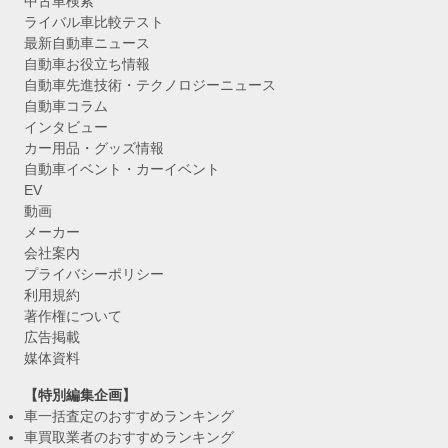
中古車検索
ライバル車比較テスト
最新自動車ニュース
自動車お役立ち情報
自動車先進技術・テクノロジーニュース
自動車コラム
インタビュー
カー用品・グッズ情報
自動車イベント・カーイベント
EV
動画
メーカー
会社案内
プライバシーポリシー
利用規約
著作権について
広告掲載
媒体資料
【特別編集企画】
車一括査定のおすすめランキング
車買取業者のおすすめランキング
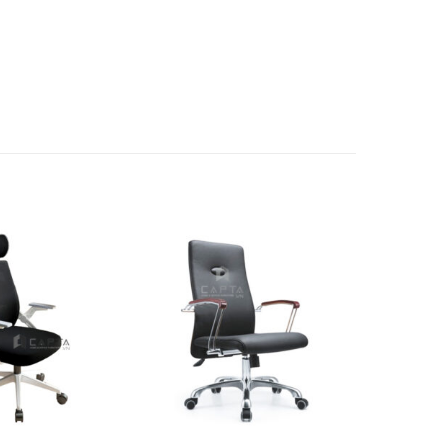
Thích
Thích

━━━━━━━━━━

Your output should be exactly the lines of the records above from the one with "自動車先進技術・テクノロジーニュース" through the last, both ends included, with pictures excluded.

自動車先進技術・テクノロジーニュース
自動車コラム
インタビュー
カー用品・グッズ情報
自動車イベント・カーイベント
EV
動画
メーカー
会社案内
プライバシーポリシー
利用規約
著作権について
広告掲載
媒体資料
【特別編集企画】
車一括査定のおすすめランキング
車買取業者のおすすめランキング
Thích
Thích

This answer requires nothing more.